> **WORK REQUEST**: Set down the entries again word for word, without any of the images.

> **EXTRACTED DATA**:
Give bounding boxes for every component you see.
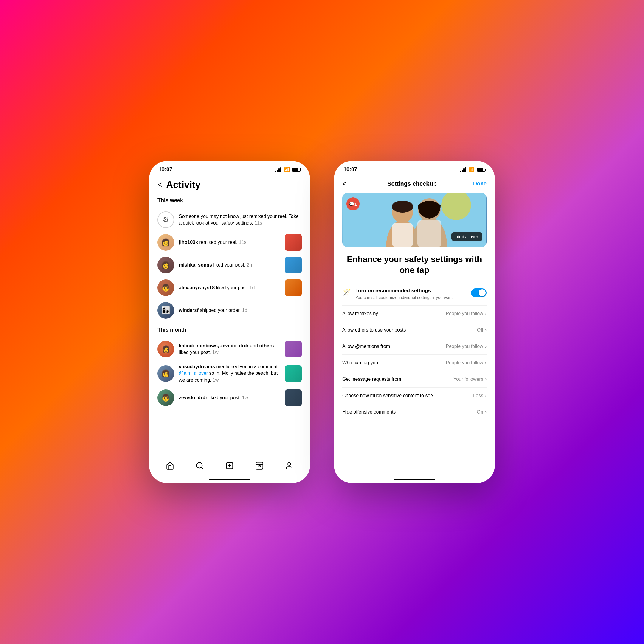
thumb-alex bbox=[285, 279, 302, 296]
recommended-settings-toggle[interactable] bbox=[471, 288, 487, 297]
home-icon[interactable] bbox=[166, 462, 174, 472]
reels-icon[interactable] bbox=[255, 462, 264, 472]
hero-title: Enhance your safety settings with one ta… bbox=[342, 254, 487, 276]
status-bar-1: 10:07 📶 bbox=[149, 161, 310, 176]
thumb-zevedo bbox=[285, 389, 302, 406]
activity-text-kalindi: kalindi_rainbows, zevedo_drdr and others… bbox=[179, 343, 280, 356]
setting-label-mentions: Allow @mentions from bbox=[342, 344, 446, 349]
hero-image: 💬 1 aimi.allover bbox=[342, 193, 487, 247]
battery-icon bbox=[292, 168, 301, 172]
home-indicator-1 bbox=[209, 479, 250, 480]
list-item[interactable]: 👨 zevedo_drdr liked your post. 1w bbox=[157, 386, 302, 409]
activity-text-jiho: jiho100x remixed your reel. 11s bbox=[179, 239, 280, 246]
chevron-icon-3: › bbox=[485, 344, 487, 349]
notification-icon: 💬 bbox=[349, 202, 354, 206]
profile-icon[interactable] bbox=[285, 462, 293, 472]
avatar-kalindi: 👩 bbox=[157, 341, 174, 357]
add-icon[interactable] bbox=[225, 462, 234, 472]
thumb-vasu bbox=[285, 365, 302, 382]
setting-label-tags: Who can tag you bbox=[342, 360, 446, 366]
settings-row-posts[interactable]: Allow others to use your posts Off › bbox=[342, 322, 487, 338]
status-icons-1: 📶 bbox=[275, 167, 301, 172]
done-button[interactable]: Done bbox=[473, 181, 487, 187]
avatar-alex: 👨 bbox=[157, 279, 174, 296]
wifi-icon: 📶 bbox=[284, 167, 290, 172]
svg-rect-18 bbox=[417, 220, 441, 247]
status-bar-2: 10:07 📶 bbox=[334, 161, 495, 176]
svg-point-7 bbox=[259, 465, 260, 466]
activity-text: Someone you may not know just remixed yo… bbox=[179, 213, 302, 227]
settings-row-sensitive[interactable]: Choose how much sensitive content to see… bbox=[342, 388, 487, 404]
setting-label-sensitive: Choose how much sensitive content to see bbox=[342, 393, 473, 398]
list-item[interactable]: 👩 vasudaydreams mentioned you in a comme… bbox=[157, 360, 302, 386]
notification-count: 1 bbox=[354, 202, 357, 207]
toggle-text: Turn on recommended settings You can sti… bbox=[355, 288, 467, 301]
avatar-mishka: 👩 bbox=[157, 257, 174, 273]
setting-label-offensive: Hide offensive comments bbox=[342, 409, 477, 415]
setting-value-tags: People you follow bbox=[446, 360, 483, 366]
phones-container: 10:07 📶 < Activity This week ⚙ bbox=[149, 161, 495, 483]
home-indicator-2 bbox=[394, 479, 435, 480]
page-title-1: Activity bbox=[166, 179, 201, 190]
chevron-icon-5: › bbox=[485, 377, 487, 382]
list-item: ⚙ Someone you may not know just remixed … bbox=[157, 208, 302, 231]
setting-value-remixes: People you follow bbox=[446, 311, 483, 316]
avatar-zevedo: 👨 bbox=[157, 389, 174, 406]
svg-point-14 bbox=[392, 201, 413, 213]
setting-value-messages: Your followers bbox=[453, 377, 483, 382]
setting-value-sensitive: Less bbox=[473, 393, 483, 398]
chevron-icon: › bbox=[485, 311, 487, 316]
svg-point-9 bbox=[288, 463, 290, 465]
status-icons-2: 📶 bbox=[460, 167, 485, 172]
settings-row-tags[interactable]: Who can tag you People you follow › bbox=[342, 355, 487, 371]
settings-row-mentions[interactable]: Allow @mentions from People you follow › bbox=[342, 338, 487, 355]
phone-settings: 10:07 📶 < Settings checkup Done bbox=[334, 161, 495, 483]
settings-row-messages[interactable]: Get message requests from Your followers… bbox=[342, 371, 487, 388]
phone2-body: < Settings checkup Done bbox=[334, 176, 495, 482]
back-button-1[interactable]: < bbox=[157, 180, 162, 189]
chevron-icon-4: › bbox=[485, 360, 487, 366]
activity-text-vasu: vasudaydreams mentioned you in a comment… bbox=[179, 363, 280, 383]
wifi-icon-2: 📶 bbox=[469, 167, 475, 172]
thumb-mishka bbox=[285, 257, 302, 273]
thumb-jiho bbox=[285, 234, 302, 251]
magic-wand-icon: 🪄 bbox=[342, 288, 351, 297]
phone1-body: < Activity This week ⚙ Someone you may n… bbox=[149, 176, 310, 409]
signal-icon bbox=[275, 167, 281, 172]
settings-row-remixes[interactable]: Allow remixes by People you follow › bbox=[342, 306, 487, 322]
recommended-settings-toggle-row: 🪄 Turn on recommended settings You can s… bbox=[342, 283, 487, 306]
signal-icon-2 bbox=[460, 167, 466, 172]
list-item[interactable]: 👩‍👧 windersf shipped your order. 1d bbox=[157, 299, 302, 322]
nav-bar-1: < Activity bbox=[157, 176, 302, 195]
list-item[interactable]: 👨 alex.anyways18 liked your post. 1d bbox=[157, 276, 302, 299]
search-icon[interactable] bbox=[196, 462, 204, 472]
svg-rect-17 bbox=[392, 223, 413, 247]
svg-line-1 bbox=[201, 467, 203, 469]
list-item[interactable]: 👩 mishka_songs liked your post. 2h bbox=[157, 254, 302, 276]
chevron-icon-6: › bbox=[485, 393, 487, 398]
time-2: 10:07 bbox=[343, 166, 357, 173]
list-item[interactable]: 👩 kalindi_rainbows, zevedo_drdr and othe… bbox=[157, 338, 302, 360]
toggle-sub-label: You can still customize individual setti… bbox=[355, 295, 467, 301]
settings-nav: < Settings checkup Done bbox=[342, 176, 487, 193]
thumb-kalindi bbox=[285, 341, 302, 357]
activity-text-winder: windersf shipped your order. 1d bbox=[179, 307, 302, 314]
settings-row-offensive[interactable]: Hide offensive comments On › bbox=[342, 404, 487, 420]
setting-value-mentions: People you follow bbox=[446, 344, 483, 349]
back-button-2[interactable]: < bbox=[342, 179, 347, 188]
gear-icon: ⚙ bbox=[157, 211, 174, 228]
activity-text-zevedo: zevedo_drdr liked your post. 1w bbox=[179, 394, 280, 401]
setting-label-posts: Allow others to use your posts bbox=[342, 327, 477, 333]
setting-value-posts: Off bbox=[477, 327, 483, 333]
battery-icon-2 bbox=[477, 168, 485, 172]
notification-badge: 💬 1 bbox=[346, 197, 360, 210]
divider bbox=[157, 324, 302, 324]
activity-text-alex: alex.anyways18 liked your post. 1d bbox=[179, 284, 280, 291]
list-item[interactable]: 👩 jiho100x remixed your reel. 11s bbox=[157, 231, 302, 254]
avatar-winder: 👩‍👧 bbox=[157, 302, 174, 319]
avatar-jiho: 👩 bbox=[157, 234, 174, 251]
chevron-icon-7: › bbox=[485, 409, 487, 415]
setting-label-messages: Get message requests from bbox=[342, 377, 453, 382]
username-chip: aimi.allover bbox=[451, 232, 482, 241]
this-month-label: This month bbox=[157, 327, 302, 333]
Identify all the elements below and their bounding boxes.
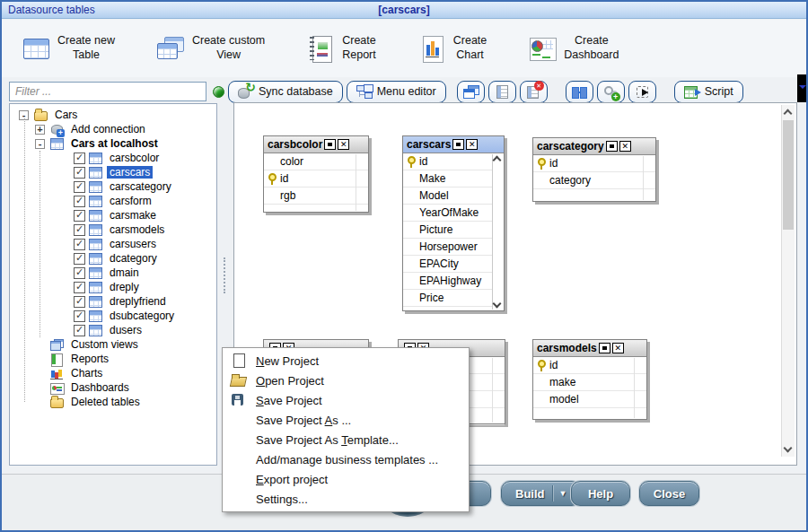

> **RESPONSE**:
Give bounding boxes for every component you see.
thumb-alex bbox=[285, 279, 302, 296]
recommended-settings-toggle[interactable] bbox=[471, 288, 487, 297]
home-icon[interactable] bbox=[166, 462, 174, 472]
reels-icon[interactable] bbox=[255, 462, 264, 472]
hero-title: Enhance your safety settings with one ta… bbox=[342, 254, 487, 276]
status-bar-1: 10:07 📶 bbox=[149, 161, 310, 176]
thumb-zevedo bbox=[285, 389, 302, 406]
activity-text-kalindi: kalindi_rainbows, zevedo_drdr and others… bbox=[179, 343, 280, 356]
setting-label-mentions: Allow @mentions from bbox=[342, 344, 446, 349]
hero-image: 💬 1 aimi.allover bbox=[342, 193, 487, 247]
battery-icon bbox=[292, 168, 301, 172]
home-indicator-1 bbox=[209, 479, 250, 480]
list-item[interactable]: 👨 zevedo_drdr liked your post. 1w bbox=[157, 386, 302, 409]
activity-text-jiho: jiho100x remixed your reel. 11s bbox=[179, 239, 280, 246]
chevron-icon-3: › bbox=[485, 344, 487, 349]
notification-icon: 💬 bbox=[349, 202, 354, 206]
profile-icon[interactable] bbox=[285, 462, 293, 472]
avatar-kalindi: 👩 bbox=[157, 341, 174, 357]
add-icon[interactable] bbox=[225, 462, 234, 472]
thumb-vasu bbox=[285, 365, 302, 382]
setting-label-tags: Who can tag you bbox=[342, 360, 446, 366]
settings-row-posts[interactable]: Allow others to use your posts Off › bbox=[342, 322, 487, 338]
status-icons-1: 📶 bbox=[275, 167, 301, 172]
done-button[interactable]: Done bbox=[473, 181, 487, 187]
avatar-alex: 👨 bbox=[157, 279, 174, 296]
wifi-icon: 📶 bbox=[284, 167, 290, 172]
svg-rect-18 bbox=[417, 220, 441, 247]
status-bar-2: 10:07 📶 bbox=[334, 161, 495, 176]
svg-point-7 bbox=[259, 465, 260, 466]
activity-text: Someone you may not know just remixed yo… bbox=[179, 213, 302, 227]
settings-row-sensitive[interactable]: Choose how much sensitive content to see… bbox=[342, 388, 487, 404]
setting-label-sensitive: Choose how much sensitive content to see bbox=[342, 393, 473, 398]
list-item[interactable]: 👩 vasudaydreams mentioned you in a comme… bbox=[157, 360, 302, 386]
notification-count: 1 bbox=[354, 202, 357, 207]
toggle-text: Turn on recommended settings You can sti… bbox=[355, 288, 467, 301]
avatar-mishka: 👩 bbox=[157, 257, 174, 273]
setting-label-offensive: Hide offensive comments bbox=[342, 409, 477, 415]
setting-value-tags: People you follow bbox=[446, 360, 483, 366]
phones-container: 10:07 📶 < Activity This week ⚙ bbox=[149, 161, 495, 483]
home-indicator-2 bbox=[394, 479, 435, 480]
page-title-1: Activity bbox=[166, 179, 201, 190]
chevron-icon-5: › bbox=[485, 377, 487, 382]
list-item: ⚙ Someone you may not know just remixed … bbox=[157, 208, 302, 231]
setting-value-remixes: People you follow bbox=[446, 311, 483, 316]
avatar-zevedo: 👨 bbox=[157, 389, 174, 406]
svg-point-14 bbox=[392, 201, 413, 213]
setting-value-messages: Your followers bbox=[453, 377, 483, 382]
setting-value-sensitive: Less bbox=[473, 393, 483, 398]
chevron-icon: › bbox=[485, 311, 487, 316]
svg-point-9 bbox=[288, 463, 290, 465]
status-icons-2: 📶 bbox=[460, 167, 485, 172]
settings-row-tags[interactable]: Who can tag you People you follow › bbox=[342, 355, 487, 371]
settings-row-mentions[interactable]: Allow @mentions from People you follow › bbox=[342, 338, 487, 355]
phone-settings: 10:07 📶 < Settings checkup Done bbox=[334, 161, 495, 483]
settings-row-messages[interactable]: Get message requests from Your followers… bbox=[342, 371, 487, 388]
phone2-body: < Settings checkup Done bbox=[334, 176, 495, 482]
back-button-1[interactable]: < bbox=[157, 180, 162, 189]
chevron-icon-4: › bbox=[485, 360, 487, 366]
activity-text-vasu: vasudaydreams mentioned you in a comment… bbox=[179, 363, 280, 383]
wifi-icon-2: 📶 bbox=[469, 167, 475, 172]
thumb-mishka bbox=[285, 257, 302, 273]
thumb-jiho bbox=[285, 234, 302, 251]
magic-wand-icon: 🪄 bbox=[342, 288, 351, 297]
phone1-body: < Activity This week ⚙ Someone you may n… bbox=[149, 176, 310, 409]
signal-icon bbox=[275, 167, 281, 172]
settings-row-remixes[interactable]: Allow remixes by People you follow › bbox=[342, 306, 487, 322]
recommended-settings-toggle-row: 🪄 Turn on recommended settings You can s… bbox=[342, 283, 487, 306]
signal-icon-2 bbox=[460, 167, 466, 172]
list-item[interactable]: 👩‍👧 windersf shipped your order. 1d bbox=[157, 299, 302, 322]
nav-bar-1: < Activity bbox=[157, 176, 302, 195]
list-item[interactable]: 👨 alex.anyways18 liked your post. 1d bbox=[157, 276, 302, 299]
search-icon[interactable] bbox=[196, 462, 204, 472]
svg-rect-17 bbox=[392, 223, 413, 247]
svg-line-1 bbox=[201, 467, 203, 469]
list-item[interactable]: 👩 mishka_songs liked your post. 2h bbox=[157, 254, 302, 276]
chevron-icon-6: › bbox=[485, 393, 487, 398]
time-2: 10:07 bbox=[343, 166, 357, 173]
list-item[interactable]: 👩 kalindi_rainbows, zevedo_drdr and othe… bbox=[157, 338, 302, 360]
toggle-sub-label: You can still customize individual setti… bbox=[355, 295, 467, 301]
settings-nav: < Settings checkup Done bbox=[342, 176, 487, 193]
thumb-kalindi bbox=[285, 341, 302, 357]
activity-text-winder: windersf shipped your order. 1d bbox=[179, 307, 302, 314]
settings-row-offensive[interactable]: Hide offensive comments On › bbox=[342, 404, 487, 420]
setting-value-mentions: People you follow bbox=[446, 344, 483, 349]
back-button-2[interactable]: < bbox=[342, 179, 347, 188]
gear-icon: ⚙ bbox=[157, 211, 174, 228]
activity-text-zevedo: zevedo_drdr liked your post. 1w bbox=[179, 394, 280, 401]
setting-label-posts: Allow others to use your posts bbox=[342, 327, 477, 333]
setting-value-posts: Off bbox=[477, 327, 483, 333]
battery-icon-2 bbox=[477, 168, 485, 172]
notification-badge: 💬 1 bbox=[346, 197, 360, 210]
divider bbox=[157, 324, 302, 324]
activity-text-alex: alex.anyways18 liked your post. 1d bbox=[179, 284, 280, 291]
list-item[interactable]: 👩 jiho100x remixed your reel. 11s bbox=[157, 231, 302, 254]
avatar-winder: 👩‍👧 bbox=[157, 302, 174, 319]
avatar-jiho: 👩 bbox=[157, 234, 174, 251]
chevron-icon-7: › bbox=[485, 409, 487, 415]
setting-label-messages: Get message requests from bbox=[342, 377, 453, 382]
username-chip: aimi.allover bbox=[451, 232, 482, 241]
this-month-label: This month bbox=[157, 327, 302, 333]
Identify all the elements below and their bounding boxes.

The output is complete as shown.